The Writing Book Dilemma

            More than forty years ago I bought my first how-to book on writing. I can’t remember the title now--I’ve long since donated it, but I do remember reading it cover to cover and marking passages I wanted to remember and work on in my writing. I was 19 years old then and struggling to earn enough money to get back into college to finish my final two years and get a degree in journalism. I was living in the YWCA in Colorado Springs and staying in a tiny room right off the basketball court working as a clerk typist and dreaming of the day I might become a writer of fiction or non-fiction.
            Buying any book was a major investment back then since I was trying to save money. Lunch was a 20 cent hotdog and dinner every night was a ten cent can of soup (yes, soup only cost ten cents!) but I did try to budget for buying books. Most of the time, I got all my reading material from the local public library, but I sprung for the three dollars to buy that writing book.
            It began a trend for me. Ever since then, I am always on the look-out for new books on writing. My circumstances improved and now I find myself with whole bookcases of books on writing. That little old book of mine would definitely get lost in there. But it did get me started. Back in those old days I spent most of my evenings reading my writing book doing the exercises or just writing stories into a ringed binder. Every time I buy a new book on writing I think I’m going to get all the way through it and even try some of the exercises. I don’t, but I find that I do manage to learn something new or try something different as a result of almost every book I buy.
            This year I’m resolving once again to clear out some of my book shelves and I started looking through some of those writing books. Which to get rid of? Which to keep? Wow, what a dilemma! Well, it’s going to be a slow process because I know there are hidden gems in almost all those books. I’m going to start looking through them and seeing what they have to offer and blog about what I find in some of them.
            I’m going to start with what is closest to me--the books on my desk. I always keep several books on my desk next to my computer in case I need them. Do you keep reference books by your computer? Yes, we can always look things up online, but it’s comforting not to have to leave my WIP page to get a quick answer.
            During all those years writing TV news, I always kept an AP Stylebook handy and I still have it there. It’s great for looking up things quickly like numerical use or street numbers. I also have a Chicago Manual of Style but it’s kept back on the bookcase for weightier issues.
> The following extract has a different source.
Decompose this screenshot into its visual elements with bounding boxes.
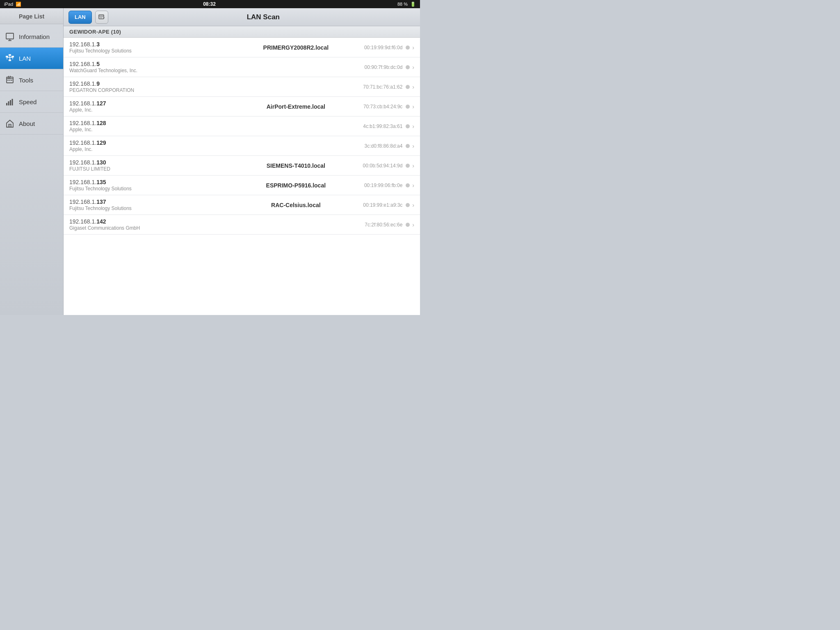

AP is great for quick, easy questions--everything from what a baseball box score looks like to whether or not to put a hyphen in hanky-panky to what a hedge fund is.
            I also keep a Grammar Desk Reference from Writer’s Digest nearby too. I like its simplicity. It’s divided into four parts, including grammar usage, rules, and punctuation and you can find can easily find the answers to any grammar problems fairly quickly. I like using it because it allows me to look for answers while keeping my current work up on my computer screen. It’s good to go through sometimes too, just to get a refresher in things like the use of dangling modifiers or proper pronoun agreement. The authors use actual mistakes in newspapers and magazines to show improper usage, just as a way of letting us all know that mistakes often make it into print.
            When I’m editing I need Browne and King’s Self Editing for Fiction Writers close at hand, though I always keep it nearby. The book is well worth reading and the checklists at the end of each chapter are wonderful to go through while you are editing. I still find myself referring back to it when I have questions about my writing.
            What about your favorite writing books? Anything that you keep on your desk or can’t do without? I’d love to hear about it.  If you leave a comment, you get entered in a chance to win one of my favorite writing books--Ten Steps to Creating Memorable Characters. (okay, yes, it’s the book I co-authored)


  1. Great post, Becky! I'm like you, I grab up every writing book I can find - and I'm not actively writing. I just think it's important to keep tabs on what might work for others. I think my all time favorite is one by British author John Braine entitled "On Writing" because it gave the implicit instructions that writing should be no less important than eating, sleeping or breathing. I also love everything by Natalie Goldberg. "Writing Down the Bones" was eye opening and lovely. Finally, I still have my "go-to" Strunk and White and four different dictionaries and a favorite thesaurus that was given to me by my first executive editor. The dedication inside reads, "Make word choices of such colorful nature that readers may taste the hues of sunrise."

  2. Terrie
    Thanks for the comment and thanks for letting me know about Natalie Goldberg. I'm going to check out her books. After you mentioned Strunk and White, I realized, yes, it's here right here tucked in between my AP Style Guide and my self editing book.

  3. Hi Becky
    I too am a writing book collector. Natalie Goldberg is awesome, so is anything by James Scott Bell and Donald Maass. Just bought the newest edition of Plotto by William Wallace Cook. Now just to have the time to read them and time to write.

  4. Kendra
    I love Donald Maass too. I've been to a couple of his short workshops and I recommend them to everyone. He can really help writers to get the most out of a scene. You've made me curious about Plotto though I may have to hold off getting it just yet because I just got a couple of new plotting books.